In her talk, Jenny recommends having “a thorough understanding of the market, or being an outsider with a unique perspective. Either way, being creative, brave and bold will continue to be key qualities. First of all, I recommend you write down your problem, and break it down into more precise challenges. As you do this, you will start seeing solutions. Innovation has always been about problem solving, and finding solutions! Listen to your intuition: It usually steers you in the right direction. Read a lot and do your homework: What are existing opportunities in the market?”

As an example, Jenny mentions the remote working trend. Jubel, a new platform for workations abroad, is currently cashing in on this phenomenon (read more about it here). Hyatt tapped into the remote working trend by offering hotel rooms as day use offices, from as low as $65 a day. Barbados was the first island destination to issue “digital nomad visas”, valid for up to one year to encourage long-term digital nomads to “work from paradise” (the starting rates, to quote Jenny, apparently go from $2000 for individuals, and $3000 for families).

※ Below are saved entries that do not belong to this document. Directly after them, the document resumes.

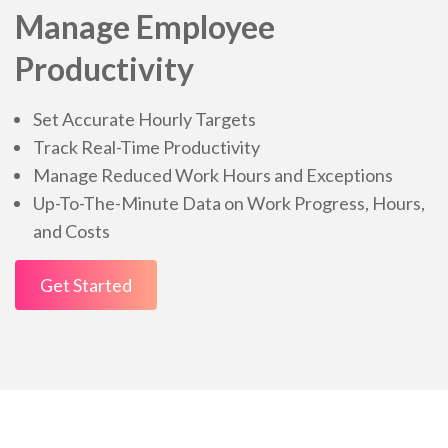
Manage Employee
Productivity
Set Accurate Hourly Targets
Track Real-Time Productivity
Manage Reduced Work Hours and Exceptions
Up-To-The-Minute Data on Work Progress, Hours,
and Costs
Get Started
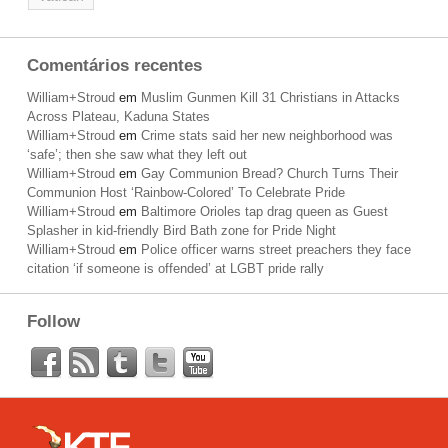
Comentários recentes
William+Stroud
em
Muslim Gunmen Kill 31 Christians in Attacks
Across Plateau, Kaduna States
William+Stroud
em
Crime stats said her new neighborhood was
‘safe’; then she saw what they left out
William+Stroud
em
Gay Communion Bread? Church Turns Their
Communion Host ‘Rainbow-Colored’ To Celebrate Pride
William+Stroud
em
Baltimore Orioles tap drag queen as Guest
Splasher in kid-friendly Bird Bath zone for Pride Night
William+Stroud
em
Police officer warns street preachers they face
citation ‘if someone is offended’ at LGBT pride rally
Follow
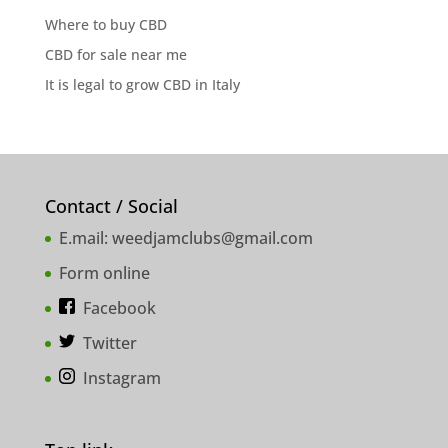
Where to buy CBD
CBD for sale near me
It is legal to grow CBD in Italy
Contact / Social
E.mail:
weedjamclubs@gmail.com
Form online
Facebook
Twitter
Instagram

  • Travel Testing“: Testing against Coronavirus should be offered as part of the booking service, and Covid-19 tests made affordable, painless and convenient. IATA’s international travel pass could likely be an option here, too.
  • Vaccined VIPs“: A coveted target group which, given a so-called immunity passport, is likely to travel abroad again soon.
  • Honeymoon Madness“: With a large backlog of newlyweds waiting to go on their honeymoon, this is a target group waiting to be served and spoilt.
  • Gen Z Exodus“: The youngest generation in the world, born in the late 1990s right through to 2015, are also highly likely to wanting to go travelling again soon (also for longer periods of time).
  • Families with children should also be given attention. Reunion holidays will be big business, and hedonism high on the agenda!
  • Sabbaticals: Emerging from personal crises, people will want to undertake big changes to their lives – including opportunities for travelling.
  • Clean Air Travel“: Any destination able to promote itself through the absence of germs, pollution or crowds will be highly sought after.

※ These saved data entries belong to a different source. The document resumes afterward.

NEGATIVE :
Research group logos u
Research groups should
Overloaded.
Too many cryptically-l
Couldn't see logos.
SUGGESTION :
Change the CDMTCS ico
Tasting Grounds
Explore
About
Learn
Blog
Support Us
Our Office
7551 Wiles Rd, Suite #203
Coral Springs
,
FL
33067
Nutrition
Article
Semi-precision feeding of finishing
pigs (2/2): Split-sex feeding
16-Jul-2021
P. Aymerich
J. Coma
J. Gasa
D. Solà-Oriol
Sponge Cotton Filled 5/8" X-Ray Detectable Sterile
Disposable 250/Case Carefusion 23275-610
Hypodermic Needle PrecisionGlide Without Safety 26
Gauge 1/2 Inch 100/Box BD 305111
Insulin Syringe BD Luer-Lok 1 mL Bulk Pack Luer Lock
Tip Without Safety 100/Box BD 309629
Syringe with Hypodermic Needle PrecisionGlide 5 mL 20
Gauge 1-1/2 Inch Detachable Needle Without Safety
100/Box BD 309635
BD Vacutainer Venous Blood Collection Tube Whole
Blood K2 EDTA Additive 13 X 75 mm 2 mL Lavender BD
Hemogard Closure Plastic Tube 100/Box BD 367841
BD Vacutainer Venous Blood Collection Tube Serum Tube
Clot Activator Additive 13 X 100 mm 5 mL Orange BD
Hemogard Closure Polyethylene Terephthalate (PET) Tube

Thank you, dear Terry and Sarah, for organising such an insightful conference exploring the many questions (and answers) travel has for us right now! Let’s hope the next #PropelForward conference can again take place in a non-virtual format!

PS: I loved our virtual “wine bar” at the end of it all, and wish it would not have ended at strictly 8pm as dictated by the networking software. Such good fun hanging out, relaxing and unwinding after all this knowledge gathering together!